On peut regarder les perles comme le produit le plus immédiat de la substance coquilleuse, c’est-à-dire de la matière calcaire dans son état primitif ; car cette matière calcaire ayant été formée originairement par le filtre organisé des animaux à coquille, on peut mettre les perles au rang des concrétions calcaires, puisqu’elles sont également produites par une sécrétion particulière d’une substance dont l’essence est la même que celle de la coquille, et qui n’en diffère en effet que par la texture et l’arrangement des parties constituantes. Les perles, comme les coquilles, se dissolvent dans les acides ; elles peuvent également se réduire en chaux qui bouillonne avec l’eau ; elles ont à très peu près la même densité, la même dureté, le même orient que la nacre intérieure et polie des coquilles à laquelle elles adhèrent souvent.
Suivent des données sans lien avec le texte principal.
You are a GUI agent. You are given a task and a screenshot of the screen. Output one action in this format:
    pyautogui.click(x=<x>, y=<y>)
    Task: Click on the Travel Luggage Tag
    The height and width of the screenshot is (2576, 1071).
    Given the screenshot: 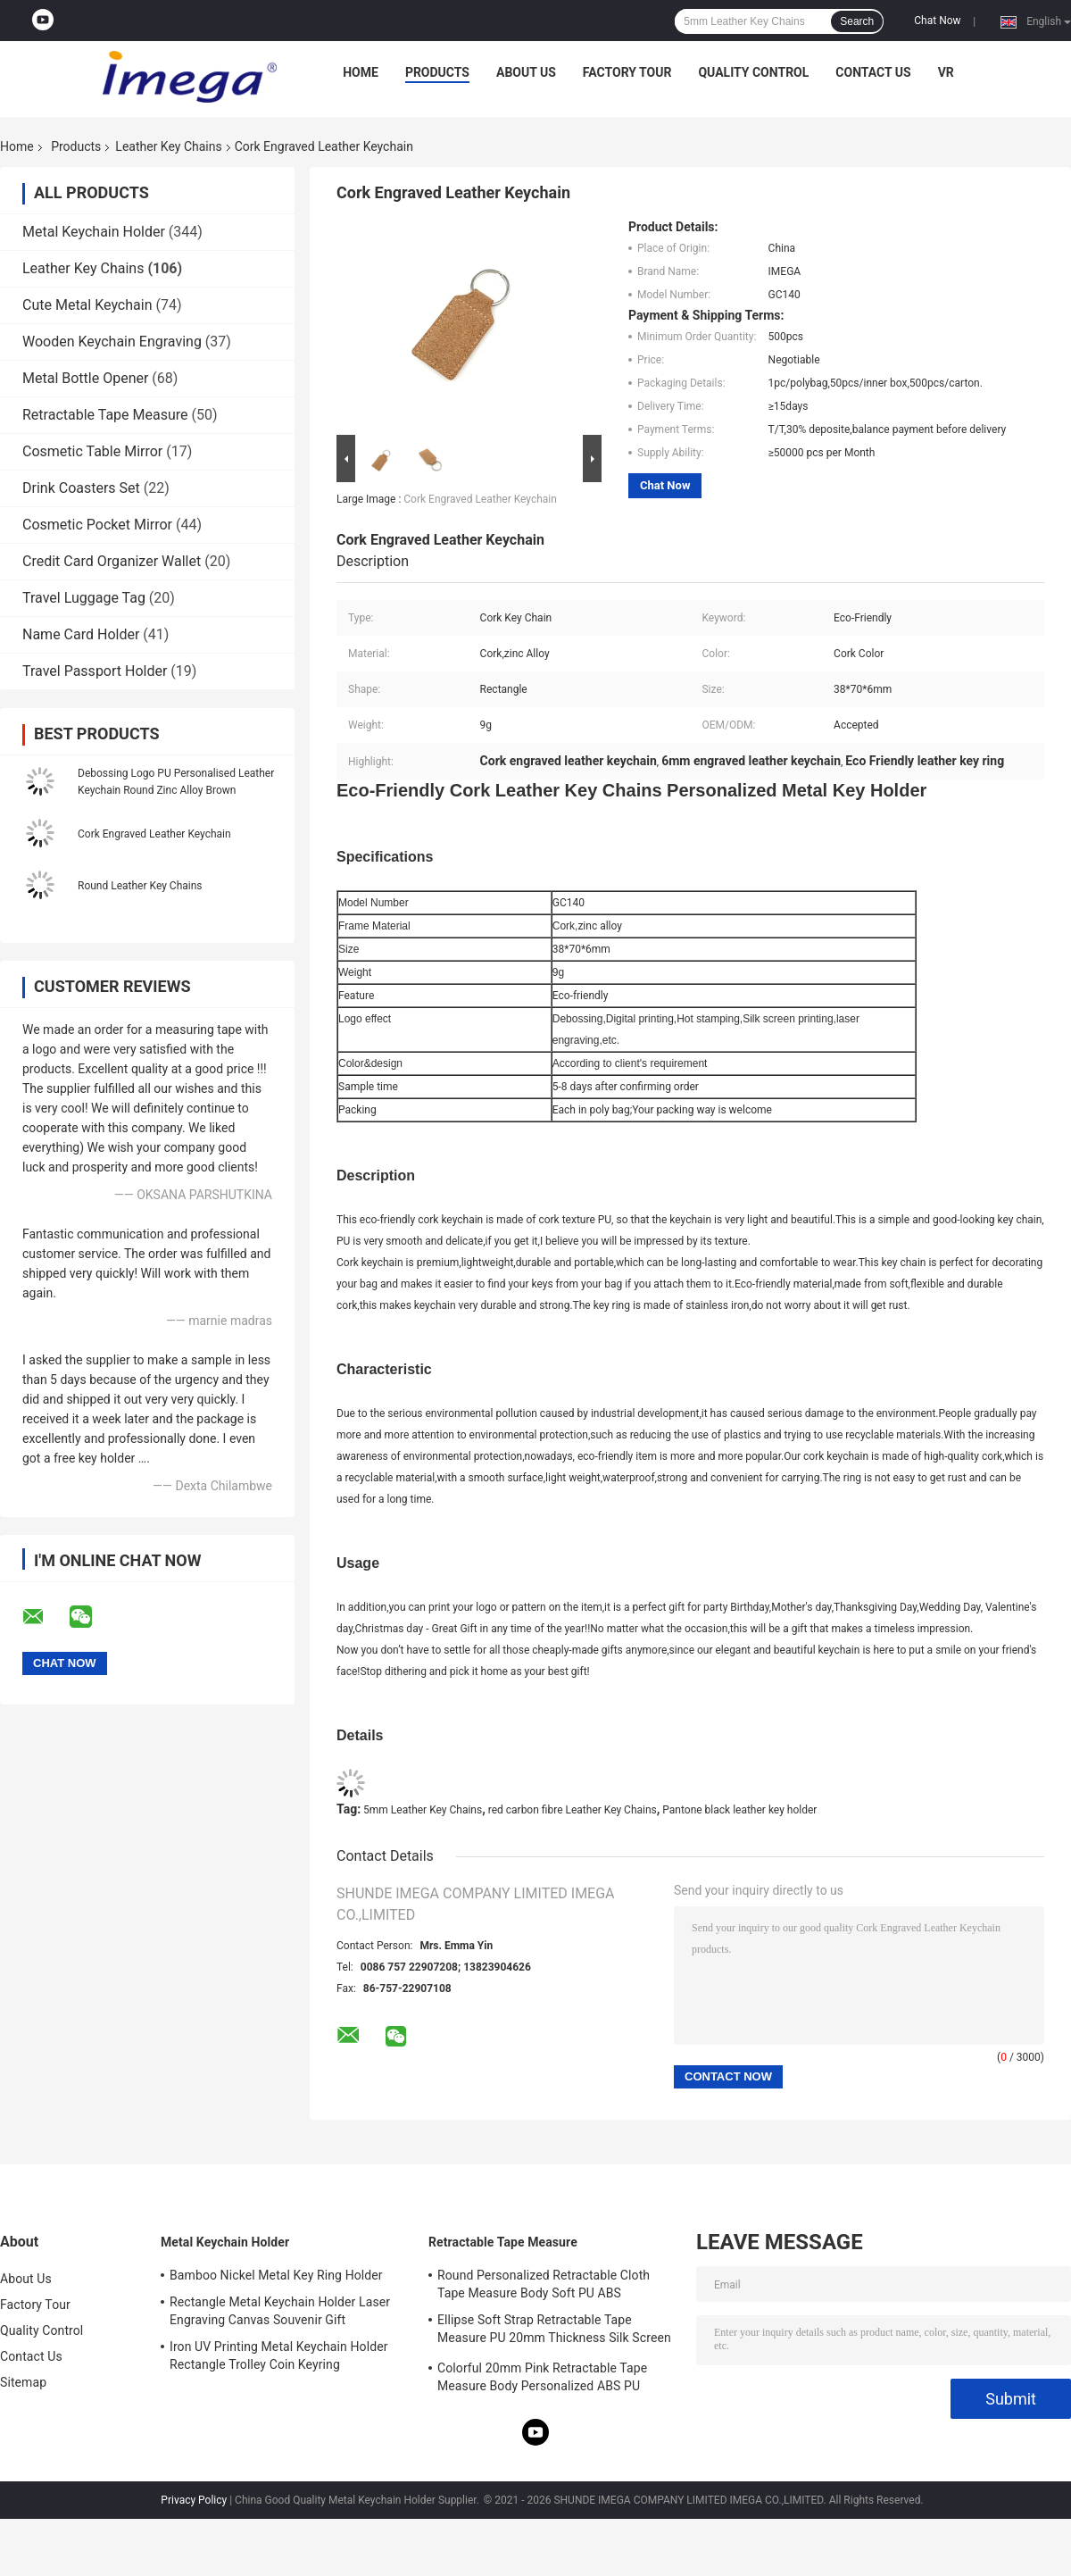 What is the action you would take?
    pyautogui.click(x=83, y=597)
     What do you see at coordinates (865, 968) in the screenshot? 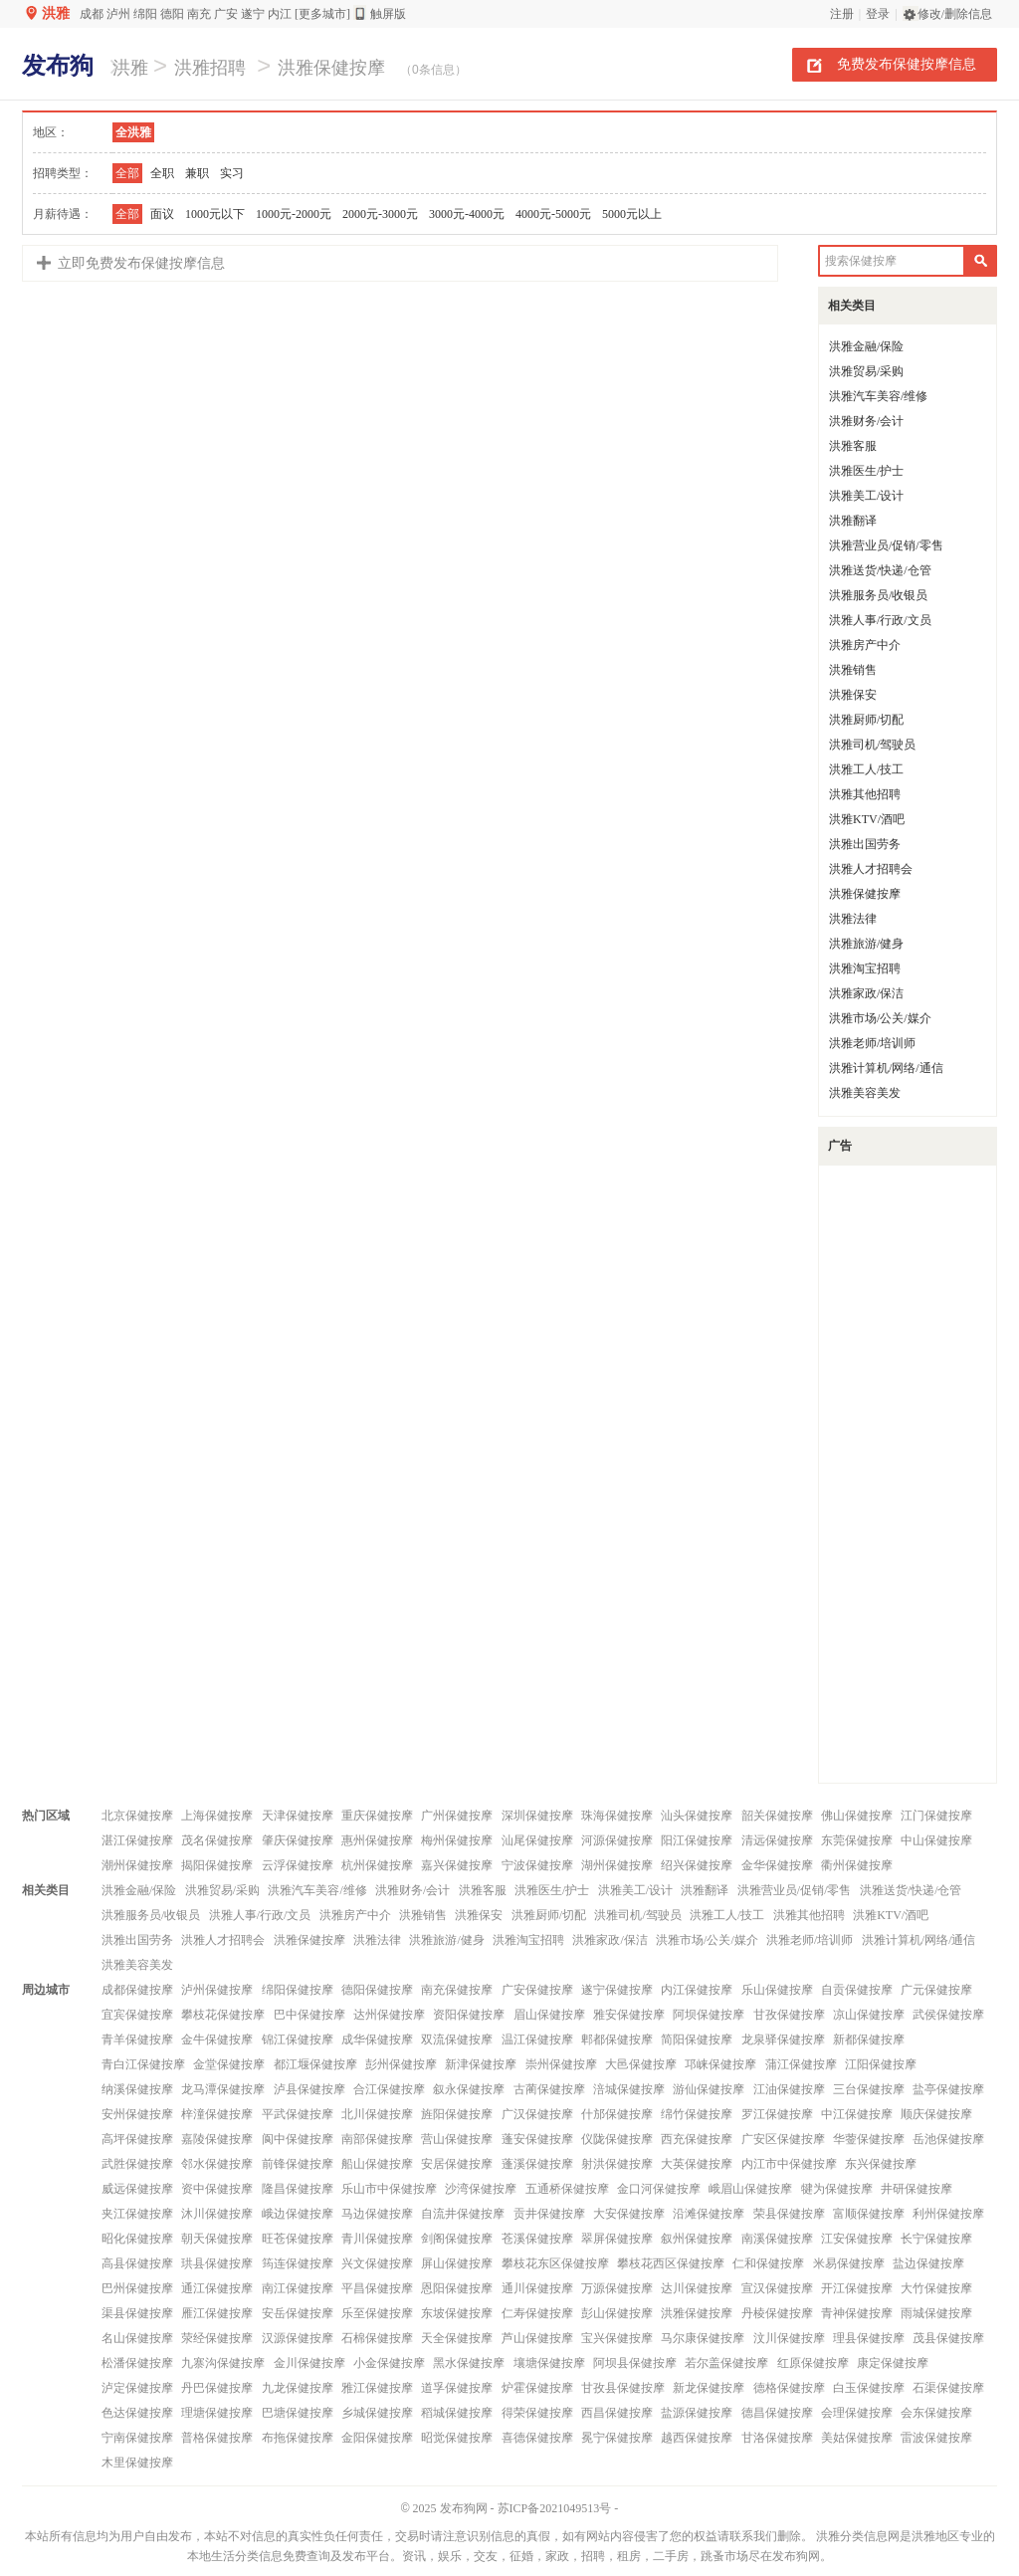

Leur production paraît être accidentelle ; la plupart sont composées de couches concentriques autour d’un très petit noyau qui leur sert de centre et qui souvent est d’une substance différente de celle des couches[1] ; cependant, il s’en faut bien qu’elles prennent toutes une forme régulière : les plus parfaites sont sphériques, mais le plus grand nombre, surtout quand elles sont un peu grosses, se présente en forme un peu aplatie d’un côté et plus convexe de l’autre, ou en ovale assez irrégulier ; il y a même des perles longues, et leur formation, qui dépend en général de l’extravasation du suc coquilleux, dépend souvent d’une cause extérieure que M. Faujas de Saint-Fond a très bien observée, et que l’on peut démontrer aux yeux dans plusieurs coquilles du genre des huîtres. Voici la note que ce savant naturaliste a bien voulu me communiquer sur ce sujet :

« Deux sortes d’ennemis attaquent les coquilles à perles : l’un est un ver à tarière d’une très petite espèce, qui pénètre dans la coquille par les bords en ouvrant une petite tranchée longitudinale entre les diverses couches ou lames qui composent la coquille ; et

  1. Les perles sont une concrétion contre nature, produite par la surabondance de l’humeur destinée à la formation de la coquille et à la nutrition de l’animal qu’elle contient, qui, après avoir été stagnante dans quelque partie, acquiert de la dureté avec le temps, et augmente en volume par des couches successives, comme les bézoards des animaux : souvent dans le centre des perles, comme dans le centre des bézoards, on trouve une matière d’un autre genre qui sert de point d’appui et de noyau aux couches concentriques dont elles sont formées. Collection académique, partie étrangère, t. III, pag. 593 et suiv. — La seule différence qui se trouve entre les lames dont sont composées les perles, et celles dont sont composées les petites couches de la nacre, c’est que les premières sont presque planes, et les autres courbes et concentriques ; car une perle que j’ouvris chez le grand-duc de Toscane (dit Stenon), et qui était blanche à l’extérieur, contenait intérieurement un petit corps noir de même couleur et de même volume qu’un grain de poivre ; on y reconnaissait évidemment la situation des petits filets composants, leurs circonvolutions sphériques, leurs différentes couches concentriques formées par ces circonvolutions, et la direction de l’une de leurs extrémités vers le centre… Certaines perles inégales ne le sont que parce que c’est un groupe de petites perles renfermées sous une enveloppe commune… Un grand nombre de perles jaunes à la surface le sont encore dans tous les points de leur substance ; par conséquent, ce vice de couleur doit être attribué à l’altération des humeurs de l’animal, et ne peut être enlevé que lorsque les perles ne sont jaunes que pour avoir été longtemps portées, ou lorsque les couches intérieures ont été formées avant que les humeurs de l’animal s’altérassent, et pussent altérer la couleur des perles. De tout cela l’auteur conclut à l’impossibilité de faire des perles artificielles qui égalent l’éclat des naturelles, parce que cet éclat dépend de leur structure qui est trop compliquée pour être imitée par l’art. Idem, t. IV, p. 406.